My fear of birds is pretty well known. Just saying the word or typing it makes me shudder. The thought of feathers and beaks and beady little eyes is enough to give me anxiety, and no, that’s not an exaggeration. I have no idea where it stems from, all I know is it started in my late teens. I had never been attacked by a bird at that point so I can’t really tell you what my fear is, I just know I get sweaty palms and pretty much freeze in place if I can’t run away screaming like a mad woman if there’s a bird anywhere within 15 feet of me. The flapping of the wings, the sound it creates…*shudder*
So as life would have it, a bird decided to nest riiiiiiiiiight on my front door awning. I saw her building the nest a few weeks back and for some reason didn’t immediately ask my husband to move it.

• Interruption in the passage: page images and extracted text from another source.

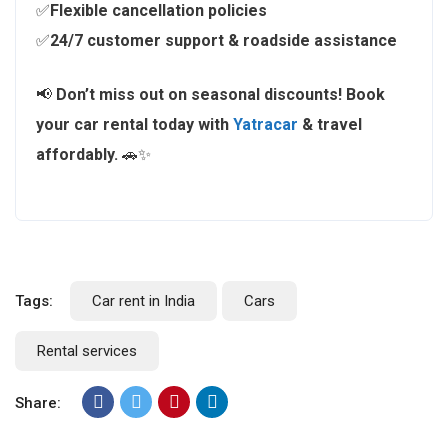
✅
Flexible cancellation policies
✅
24/7 customer support & roadside assistance
📢
Don’t miss out on seasonal discounts!
Book
your car rental today with
Yatracar
& travel
affordably.
🚗✨
Tags:
Car rent in India
Cars
Rental services
Share:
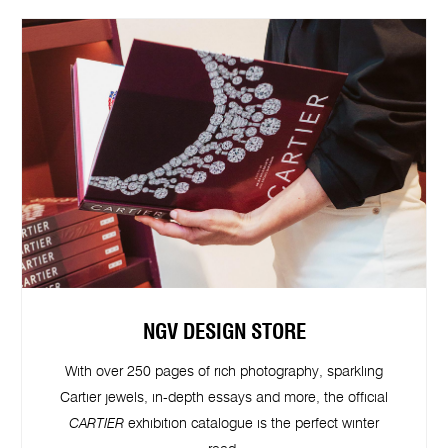
NGV DESIGN STORE
With over 250 pages of rich photography, sparkling
Cartier jewels, in-depth essays and more, the official
CARTIER
exhibition catalogue is the perfect winter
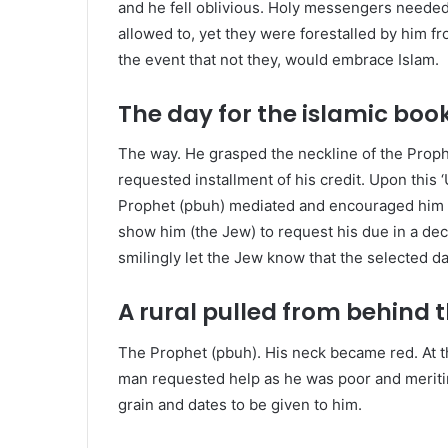
and he fell oblivious. Holy messengers needed
allowed to, yet they were forestalled by him fro
the event that not they, would embrace Islam.
The day for the islamic boo
T
he way. He grasped the neckline of the Prop
requested installment of his credit. Upon this 
Prophet (pbuh) mediated and encouraged him t
show him (the Jew) to request his due in a dec
smilingly let the Jew know that the selected d
A rural pulled from behind
The Prophet (pbuh). His neck became red. At t
man requested help as he was poor and meriti
grain and dates to be given to him.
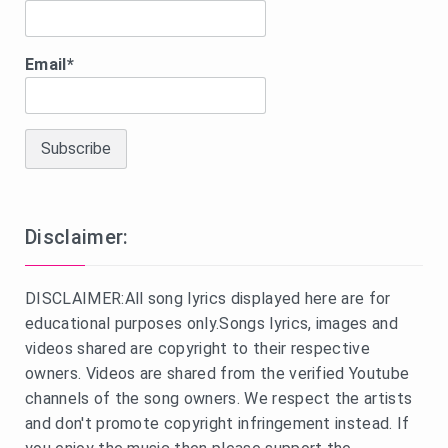
Email*
Disclaimer:
DISCLAIMER:All song lyrics displayed here are for
educational purposes only.Songs lyrics, images and
videos shared are copyright to their respective
owners. Videos are shared from the verified Youtube
channels of the song owners. We respect the artists
and don't promote copyright infringement instead. If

Well, I left it and let it be. The curious thing is that as soon as I drive up to my house, the bird flies out to the tree in my front yard. It’s like it knows and it’s being polite. I was scared that it might be there staring at me when I open the door to leave the house, but no, as soon I open the front door, it’s already flying out to the tree. Then I figured it would surely stay put once the babes hatched and was scared it might attack me out of fear that I would get them (it’s happened to me once, I was out minding my own business when a fucking blackbird flew right at my head because its babies were nearby even though I had no idea), but no. I hear the little birds chirping, I see the sticks in the nest moving, but the momma bird hasn’t been there to ungraciously greet me.
You would think that this little happening had taught me something, but you’d be wrong. While I have developed a slight connection and a soft spot for this particular bird, I’m still convinced all other birds are evil and always secretly plotting to attack me.
So what happens now, though? When do the little birds start to fly? Will the mom ever build another nest? Am I stuck with them? How do I keep the neighborhood strays from eating them? So many questions!!! Help!